## Line Graphs: Best-of-N Performance Comparison (OOD Tasks)
### Overview
The image contains two line graphs comparing the performance of different AI models on out-of-distribution (OOD) tasks. The left graph evaluates physics problem-solving accuracy using the GPQA-physics benchmark, while the right graph measures code generation pass rates using the LiveCodeBench benchmark. Both graphs plot performance against the number of generated solutions (2⁰ to 2⁵).
### Components/Axes
**Left Graph (GPQA-physics):**
- **X-axis**: Number of solutions (2⁰ to 2⁵)
- **Y-axis**: Accuracy (%) [50-70% range]
- **Legend**:
- Orange stars: ThinkPRM-14B
- Teal circles: DiscPRM-14B
- Gray line: Qwen2.5-7B-Math-PRM
- Brown circles: Majority baseline
**Right Graph (LiveCodeBench):**
- **X-axis**: Number of solutions (2⁰ to 2⁵)

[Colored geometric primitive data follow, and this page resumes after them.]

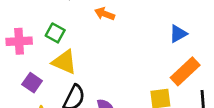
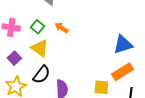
orange arrow: (105, 14) -> (62, 28), moved
blue triangle: (178, 34) -> (123, 45), size x1.5

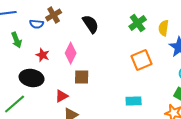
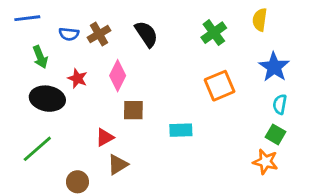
brown cross: (54, 15) -> (99, 34), moved
yellow semicircle: (164, 28) -> (260, 20), moved
black ellipse: (32, 78) -> (47, 99), moved
cyan rectangle: (134, 101) -> (181, 130), moved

- **Y-axis**: Pass rate (%) [55-65% range]
- **Legend**:
- Orange stars: ThinkPRM-14B
- Teal circles: DiscPRM-14B
- Gray line: Qwen2.5-7B-Math-PRM
- Brown circles: Majority baseline
### Detailed Analysis
**Left Graph Trends:**
1. **ThinkPRM-14B** (orange):
- Starts at ~55% (2⁰), peaks at ~70% (2⁴), then drops to ~68% (2⁵)
- Shows strongest improvement with increasing solutions
2. **DiscPRM-14B** (teal):
- Follows similar trajectory: 55% → 64% → 68% → 63% (2⁵)
- Slight decline after 2⁴ suggests potential overfitting
3. **Qwen2.5-7B-Math-PRM** (gray):
- Starts at ~54%, peaks at ~61% (2⁴), drops to ~58% (2⁵)
- Less consistent improvement than PRM models
4. **Majority** (brown):
- Flat line at ~54-55% across all solution counts
**Right Graph Trends:**
1. **ThinkPRM-14B** (orange):
- Starts at ~55%, peaks at ~67.5% (2⁴), drops to ~66% (2⁵)
- Most significant improvement among methods
2. **DiscPRM-14B** (teal):
- 55% → 59% → 62% → 63% → 61% (2⁵)
- Steady improvement with minor regression at 2⁵
3. **Qwen2.5-7B-Math-PRM** (gray):
- Starts at ~54%, peaks at ~57.5% (2³), drops to ~53% (2⁵)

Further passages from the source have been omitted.